Former attorney general Jeff Sessions is considering launching a campaign to reclaim his former Alabama Senate seat during the 2020 elections.

But he may not have the support of the most important Republican in politics: President Donald Trump. According to the Washington Post, more than a year after firing Mr Sessions, Mr Trump continues to harbour antipathy towards his former attorney general.

Mr Trump dismissed Mr Sessions just one day after the 2018 midterm elections that saw Democrats win a majority in the House of Representatives. Sessions had been the focus of Mr Trump’s rage for months after Mr Sessions recused himself from the investigation into the Trump campaign’s connections to Russia, leading to the appointment of Special Counsel Robert Meuller.

Mr Trump was vocal about his disapproval of Mr Sessions even before he fired him. In June 2018, Mr Trump took to Twitter saying: “The Russian Witch Hunt Hoax continues, all because Jeff Sessions didn’t tell me he was going to recuse himself...I would have quickly picked someone else. So much time and money wasted, so many lives ruined…”

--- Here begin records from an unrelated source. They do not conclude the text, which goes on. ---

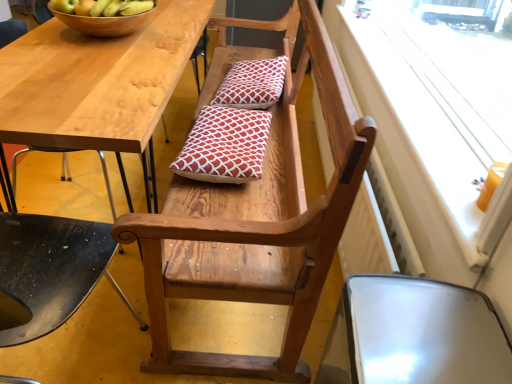 This screenshot has height=384, width=512. I want to click on vacant region above metallic silver chair at lower right, which is counted as the 3th chair, starting from the left (from a real-world perspective), so click(421, 322). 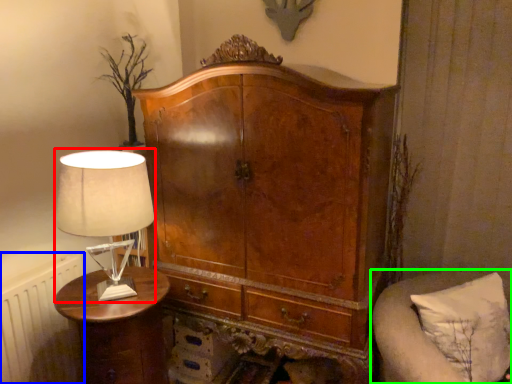 Question: Estimate the real-world distances between objects in this image. Which object is farther from table lamp (highlighted by a red box), radiator (highlighted by a blue box) or furniture (highlighted by a green box)?

Choices:
 (A) radiator
 (B) furniture

Answer: (B) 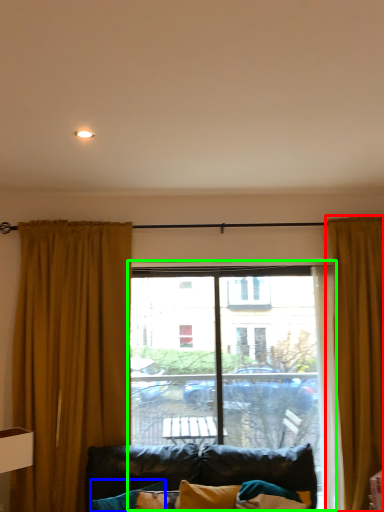 Question: Which object is positioned closest to curtain (highlighted by a red box)? Select from pillow (highlighted by a blue box) and window (highlighted by a green box).

Choices:
 (A) pillow
 (B) window

Answer: (B) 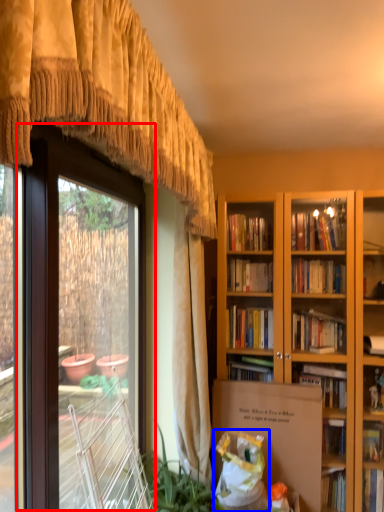 Question: Among these objects, which one is nearest to the camera, screen door (highlighted by a red box) or shopping bag (highlighted by a blue box)?

Choices:
 (A) screen door
 (B) shopping bag

Answer: (A) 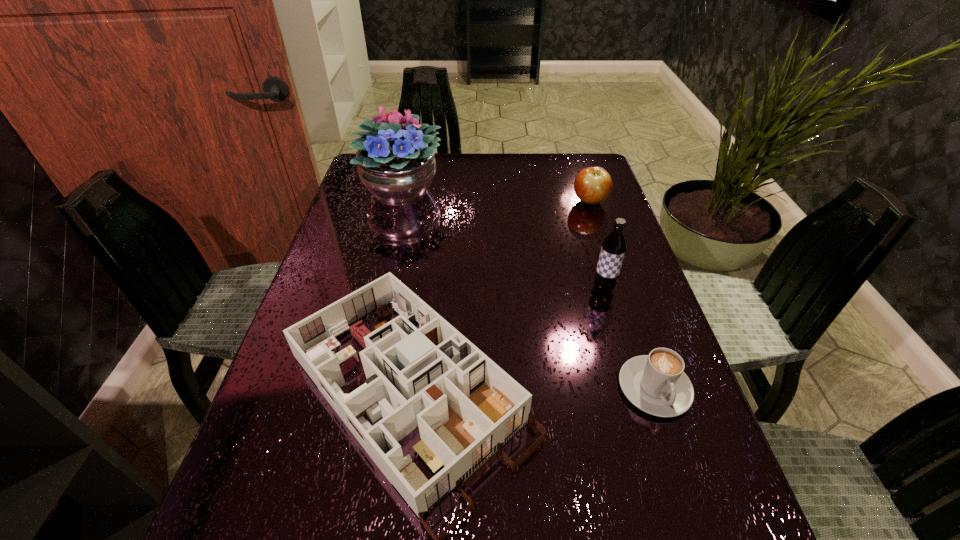 Where is `object located in the left edge section of the desktop`? Image resolution: width=960 pixels, height=540 pixels. object located in the left edge section of the desktop is located at coordinates (396, 162).

Find the location of a particular element. The height and width of the screenshot is (540, 960). root beer that is at the right edge is located at coordinates (613, 249).

You are a GUI agent. You are given a task and a screenshot of the screen. Output one action in this format:
    pyautogui.click(x=<x>, y=<y>)
    Task: Click on the apple that is at the right edge
    The height and width of the screenshot is (540, 960).
    Given the screenshot: What is the action you would take?
    pyautogui.click(x=592, y=185)

At what (x,y) coordinates should I click in order to perform the action: click on cappuccino present at the right edge. Please return your answer as a coordinate pair (x, y). Looking at the image, I should click on (656, 383).

The image size is (960, 540). I want to click on object at the far left corner, so [396, 162].

Where is `vacant position at the far edge of the desktop`? This screenshot has width=960, height=540. vacant position at the far edge of the desktop is located at coordinates (449, 177).

Where is `vacant space at the left edge of the desktop`? The height and width of the screenshot is (540, 960). vacant space at the left edge of the desktop is located at coordinates (322, 258).

Image resolution: width=960 pixels, height=540 pixels. In the image, there is a desktop. In order to click on vacant space at the right edge in this screenshot , I will do `click(632, 259)`.

Image resolution: width=960 pixels, height=540 pixels. I want to click on vacant region between the apple and the tallest object, so click(x=495, y=196).

I want to click on free spot between the root beer and the cappuccino, so click(629, 338). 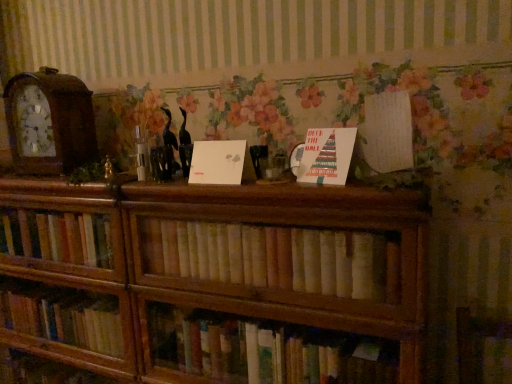 Question: From a real-world perspective, is white paper at center, the third paperback book when ordered from right to left, physically located above or below wooden clock at left?

Choices:
 (A) below
 (B) above

Answer: (A)

Question: Considering the relative positions of white paper at center, the third paperback book when ordered from right to left, and wooden clock at left in the image provided, is white paper at center, the third paperback book when ordered from right to left, to the left or to the right of wooden clock at left?

Choices:
 (A) left
 (B) right

Answer: (B)

Question: Which of these objects is positioned farthest from the wooden bookcase at center?

Choices:
 (A) white paper at upper right, the 1th paperback book when ordered from right to left
 (B) white paper at center, the third paperback book when ordered from right to left
 (C) light brown wooden bookshelf at center
 (D) white paper at center, which ranks as the 2th paperback book in left-to-right order
 (E) wooden clock at left

Answer: (A)

Question: Considering the real-world distances, which object is closest to the white paper at upper right, the third paperback book from the left?

Choices:
 (A) white paper at center, positioned as the first paperback book in left-to-right order
 (B) wooden clock at left
 (C) white paper at center, which ranks as the 2th paperback book in left-to-right order
 (D) wooden bookcase at center
 (E) light brown wooden bookshelf at center

Answer: (C) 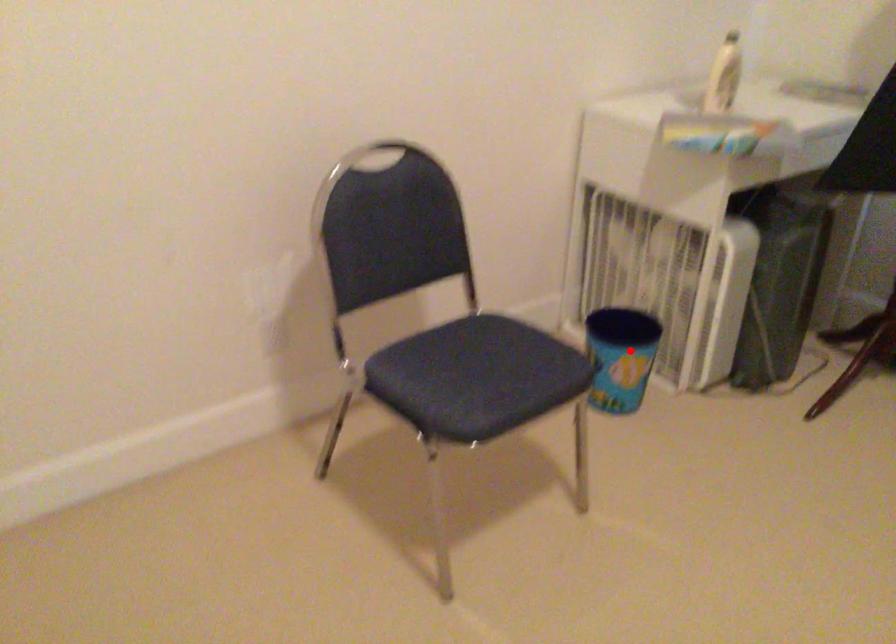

Members of the Alabama Republican establishment who spoke with the Post worried that a lack of support from the President would undermine Mr Sessions’ candidacy.

Congressman Bradley Byrne), who is also running in the Republican primary, has said he will not step aside if Mr Sessions decides to enter the race.

“The president is very angry with Jeff. I think the president will be very vocal against him,” Byrne told the Post.

Mr Trump’s approval rating is higher in Alabama than in any other state, according to a recent Morning Consult poll.

Alabama is a Republican stronghold and Mr Sessions served as Senator for 20 years.

The Republican nominee--whoever they are--will be running against incumbent Senator Doug Jones, the first Democrat to be elected as an Alabama senator since 1986. Jones narrowly defeated Alabama Supreme Court Justice Roy Moore, who faced allegations of sexual misconduct.